The Trauma and Resilience of Afghans: An Interview with Dr. Qais Alemi
Alemi says refugee trauma stems not only from war atrocities, but from cultural dislocation and the loss of language and identity,

For Qais Alemi, the study of refugee mental health is not an academic abstraction. It is the story of his father, an attorney in Afghanistan, forced to work fast food counters to make ends meet in the United States. It is the memory of watching his parents weather the emotional toll of uprootedness and Islamophobia navigating a new country that offered safety but demanded the surrender of nearly everything else.
Born in Kunduz in 1978, Alemi was 6 months old when he and his family made the perilous journey out of Afghanistan. That exodus became the foundation for a career devoted to understanding and healing the kinds of trauma he and his family experienced.
Alemi is now a professor at Loma Linda University. For 13 years, he has built a body of research that gives empirical weight to what he witnessed growing up. This includes challenging a dominant narrative in refugee mental health that trauma stems primarily from war’s atrocities. Dr. Alemi’s assessment, instead, points to a different source of suffering: the stressors of resettlement itself. Financial precarity, cultural dislocation, the erosion of social status, the loss of language and identity – these daily indignities, he argues, often inflict deeper psychological wounds than the turmoil that drove people from their homelands.
The lexicon he has helped develop in a 2023 paper on Afghan mental health and psychosocial well-being centers the lived experiences of Afghans and represents a quiet rebuke to Western psychology’s tendency to assume that adversity and resilience are experienced in a universal pattern independent of cultural context. As lead researcher exploring the impacts of the HEAL (Health Extension for our Afghan ALlies) Project, Dr. Alemi helped evaluate a telehealth program pairing Afghan refugees with culturally matched patient navigators – many of them former medical professionals from Afghanistan now resettled in America. The results showed significant reductions in depression and anxiety across all treatment groups, suggesting that healing lies not just in medication or therapy, but in being seen and understood by those who share your language and story.
Dr.

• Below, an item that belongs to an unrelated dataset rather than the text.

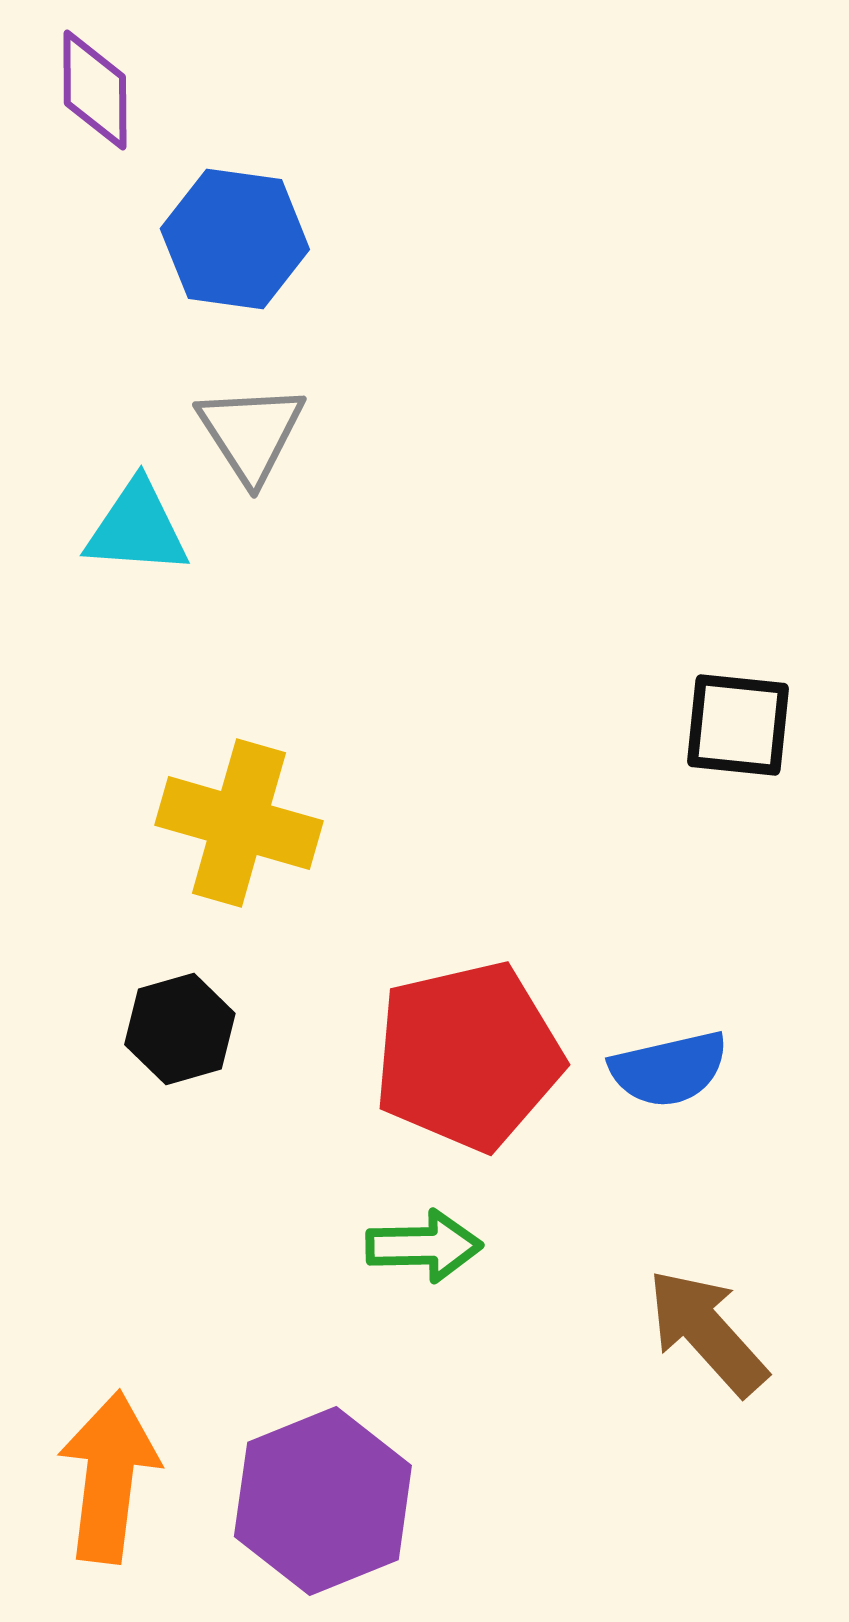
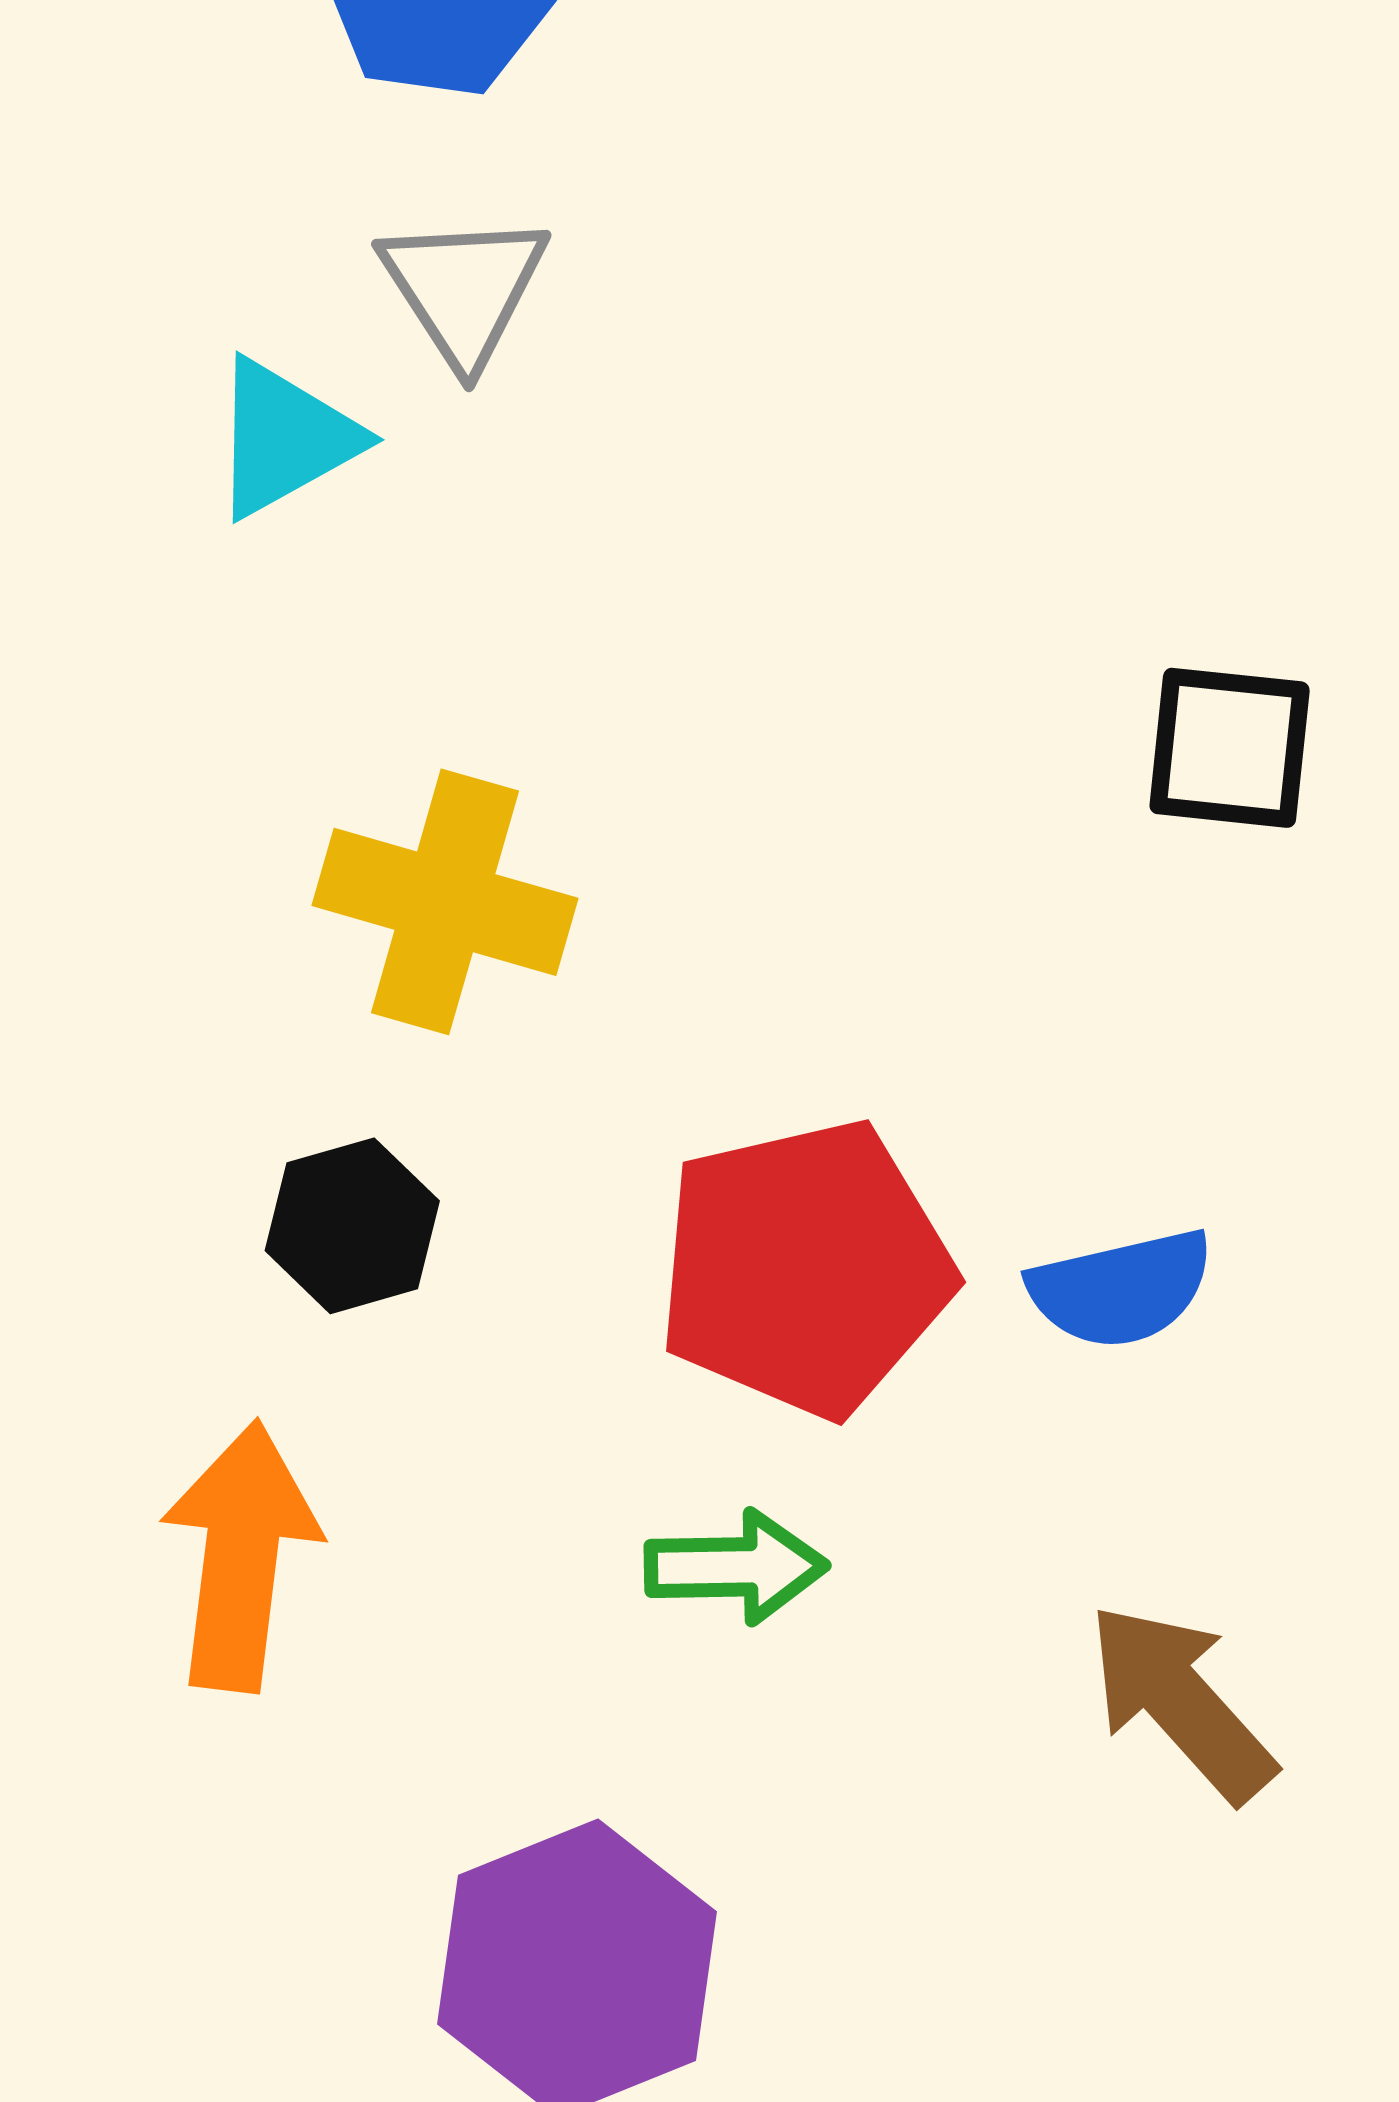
cyan triangle: (137, 528) -> (285, 438), turned -33
orange arrow: (109, 1477) -> (241, 1556), moved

Alemi’s current research – called The Silk Road Project – collaboratively explores mental health across countries that were part of Asian trade routes established during the Han Dynasty of China in 130 BCE that helped facilitate cultural, political, and economic interactions between the Eastern and Western worlds. The project intends to “revive an ancient superhighway of global collaborative scholarship to advance health and well-being in conflict-affected populations.”
MindSite News contributor Simran Sethi, media fellow at the Nova Institute for Health, spoke with Dr. Alemi about the unique challenges Afghan immigrants face and how they persevere in the face of challenging circumstances.
The interview has been edited for length and clarity.
Simran Sethi: Tell me about your early life.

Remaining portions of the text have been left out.